Keep reading to learn 5 ways to get the most out of couples therapy.
#1. Enter into counseling as a partner, not an individual.
When starting couples therapy, it's common (and normal) to approach counseling to feel more understood by your spouse. While this isn't an unhealthy goal to have, it's equally important to approach counseling with your partner's needs in mind, too.
In order for your partner to better understand you, it’s necessary for you to understand your partner, too. Like most things in a healthy relationship, marriage counseling is a two-way street. While it’s okay to desire things from your partner, commit to learning and fulfilling their needs, too.
It’s absolutely fine to set your own personal goals for therapy, but it’s in your best interests to enter into counseling as a partner who is part of a whole rather than an individual with separate interests. After all, you and your spouse are in this together.
#2. Be willing to leave your comfort zone.
Sharing your emotions can be uncomfortable. For some personality types, talking about feelings is the last thing a partner wants to do. However, to make the most out of couples therapy, it’s imperative to be intentional in sharing your thoughts and emotions.
The effectiveness of couples counseling often hinges on one thing: are you all in, or all out? To see results, both partners need to be present, actively engage with each other and the therapist, and commit to being honest and vulnerable.
If you can dedicate your full effort during sessions, you’re more likely to achieve the goals that led you to couples counseling to begin with. While couples therapy can feel uncomfortable or awkward, especially in the beginning, your ability to trust and commit to the process can work wonders for your marriage.
#3. Prioritize your sessions.
Actively participating in couples counseling sessions is required to achieve true change in your marriage. However, it's also important to prioritize your time together in therapy and make the most of your investment (both financially and emotionally).
Like most solutions in life, it takes time to see results through therapy. In order for the process to work, both spouses must prioritize their appointments and view the journey for what it is: a process.
While daily life can get hectic for married couples—especially if you’re juggling kids, crazy work schedules, or extracurriculars—making your sessions a priority will not only boost your odds of success, but show your partner that you’re open and willing to work on the relational issues you share.
#4. Understand that therapy doesn’t end after each session.
For therapy to work, a couple must be willing to work on their marriage outside of the therapist’s office. Change doesn’t happen overnight. An important step of couples counseling is learning how to navigate obstacles on your own without professional intervention—and that begins outside of your sessions.
In some instances, your counselor may assign you and your spouse “homework” to do between appointments. Even if this isn’t the case, it’s crucial to practice the skills you learn in therapy in your day-to-day lives if you wish to get the most out of your couples counseling sessions.
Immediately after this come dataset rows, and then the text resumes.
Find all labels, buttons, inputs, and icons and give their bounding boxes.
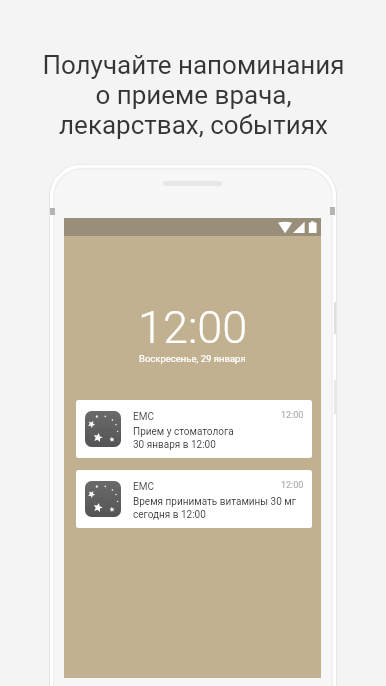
staticText: Получайте напоминания о приеме врача, ле…	[42, 50, 345, 140]
staticText: 30 января в 12:00	[133, 439, 216, 451]
button[interactable]: EMC	[76, 400, 312, 458]
staticText: EMC	[133, 481, 154, 493]
staticText: 12:00	[281, 480, 304, 491]
button[interactable]: EMC	[76, 470, 312, 528]
staticText: 12:00	[138, 301, 248, 354]
staticText: Время принимать витамины 30 мг	[133, 496, 296, 508]
staticText: Прием у стоматолога	[133, 426, 234, 438]
staticText: EMC	[133, 411, 154, 423]
staticText: 12:00	[281, 410, 304, 421]
other: Wi-Fi, signal and battery status	[278, 221, 317, 234]
staticText: Воскресенье, 29 января	[139, 353, 246, 364]
staticText: сегодня в 12:00	[133, 509, 206, 521]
#5. Never lose sight of your shared goals.
Remember, the purpose of couples therapy is to benefit your relationship. For marriage counseling to be successful, you must never lose sight of the fact that you and your partner are one unit.
It’s unconstructive for either partner to use appointments as a venting session or an opportunity to list the many ways they want to change or “fix” their spouse. Rather, it’s most beneficial for a couple to approach counseling in the same way they entered into marriage: together.
Keep in mind that your therapist isn't there to take sides, point fingers, or assign blame. Your counselor's intention throughout therapy is to align themselves with both you and your partner and empower the two of you to overcome issues that are deteriorating your relationship. Simply put, it’s essential to never lose sight of your shared goals as a team.